It's on the second floor, and is an eight minute walk to the station according to google, which makes it about 5 or 6 minutes for humans.  The station is thirty minutes to work for both of us, and isn't the most insanely busy line - although rush hour everywhere here is bad.

It's situated at the top of a hill, so even though we're low-down in the building, you can see the sky from all the windows, and the surroundings are farms and greenery.  Generally much more pleasant than some of the other places.

It also has a front doorsman who can take in any parcels and packages and whatnot that are delivered during the day.  Weird.

As you can probably tell, this is my favourite place so far.

The downsides are twofold.  Firstly, it sits along a back entrance to the apartment complex (unlike some of the other places, there aren't that many flats, so there aren't that many people, and being a corner unit means we would be right on the end so less foot-traffic in front of the door) with the route passing in front of one of the bedrooms.  As such, a strong set of curtains and some kind of plant barrier will be needed to make that room voyeur-proof.  I would make that room my 'home office.'

The other downside is the initial move-in price.  Since the end of the war Japanese housing has tons of fees and codified bribes that are seemingly designed to stop people moving house often.  Why you would want to stop people doing that is beyond me, but I'm not an economist so who knows.  This place is particularly egregious on that front.
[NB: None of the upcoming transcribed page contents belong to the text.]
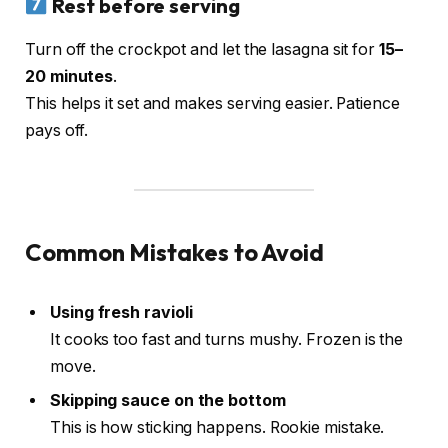
Rest before serving
Turn off the crockpot and let the lasagna sit for
15–
20 minutes
.
This helps it set and makes serving easier. Patience
pays off.
Common Mistakes to Avoid
Using fresh ravioli
It cooks too fast and turns mushy. Frozen is the
move.
Skipping sauce on the bottom
This is how sticking happens. Rookie mistake.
We have one more place to look at, and then we can make a decision about which to choose.  So far it's looking like the corner place - but never count your chickens.

In other news, the strawberry plants are really picking up pace.  This was todays haul.  There are four different varieties in the planter, and interestingly the plant that produced the enormous strawberry in the middle isn't throwing off any arms for me to grow new plants.  The others are throwing out baby plants left right and centre and despite their bizarre shape, are easily the best tasting ones.


Look at the size of this!

I'm interested to see how long they fruit for considering this is their second and potentially most prolific year.  I've already started growing more baby plants in pots in anticipation of moving, so hopefully I can get even more next year.  We'll see.

Sunday, 28 April 2019

The Wholesale Dream

So one of the problems with living in Japan, is the chronic lack of choice when visiting supermarkets and whatnot.
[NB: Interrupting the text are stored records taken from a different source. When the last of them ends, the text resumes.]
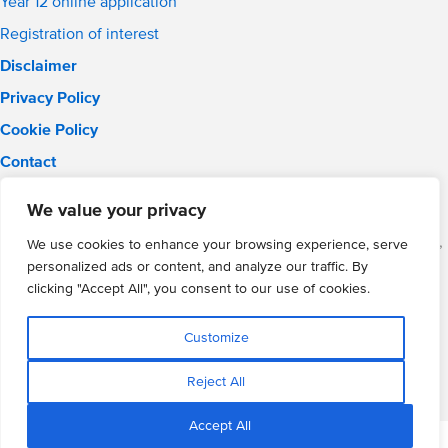
Year 12 online application
Registration of interest
Disclaimer
Privacy Policy
Cookie Policy
Contact
Email:
solihull.info@wmgacademy.org.uk
We value your privacy
Phone: 0121 289 3556
WMG Academy for Young Engineers (Solihull), Chelmsley Road,
We use cookies to enhance your browsing experience, serve
Solihull, Birmingham, B37 5FD
personalized ads or content, and analyze our traffic. By
WMG Academy Trust website
clicking "Accept All", you consent to our use of cookies.
Company Number: 07937014
VAT Registration: GB 208 5055 25
Customize
Website by Cite
Reject All
Accept All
In moderately sized supermarkets you might get a couple of choices for each of the staples, then beyond that you're unlikely to find exotics like lasagna, or cheeses beside cheddar.

(Obviously nowhere has marmite.)

But a leaflet came in the post the other day (apparently they do work) advertising a local wholesaler.  Normally you'd need a business to be allowed entry, but those living within a certain radius are allowed in on Saturdays.

So we went down and had a look around.  The prices were at least as good as the cheapest local supermarket, with some stuff like meats being quite a lot cheaper.  Frozen food ended up being up to 30% cheaper, which is good.

But prices aside, this place was great for two reasons.  You can buy 5kg bags of pasta.  It cost about 7 quid, so we bought one of those.

The other thing was variety.

I always assumed there was never any variety in Japanese supermarkets because there was no local demand, but this place had at least 15 different types of cheese.  If no one is buying it, why is it there?  Clearly someone wants it.

It's still fairly expensive, but you can also buy these cheeses in 1kg+ bags.  Amazing.  That's at least a weekends worth.  We didn't buy any of these this time around though, maybe next time.

There were breaded chicken breasts, pies, gravy's, waffles - all things you'd never see within 500 miles of a normal supermarket.  If I can find a chicken kevin, oven chips, a whole chicken or a steak and ale pie, I'll be set for the next 10 years at least.  I'm not a complicated person!

Some of the other highlights were 20kg bags of flour, kegs and legs of ham.

Unfortunately, no pictures allowed, but imagine willy wonkers factory with more pallets and forklifts.

Wednesday, 27 March 2019

End of School

So I'm finally done with school.

I'd have preferred staying on until the end of next term, but I ran out of money.  Alas, the next JLPT exam is in June/July (somewhere around there) so I've got a while until I can try again.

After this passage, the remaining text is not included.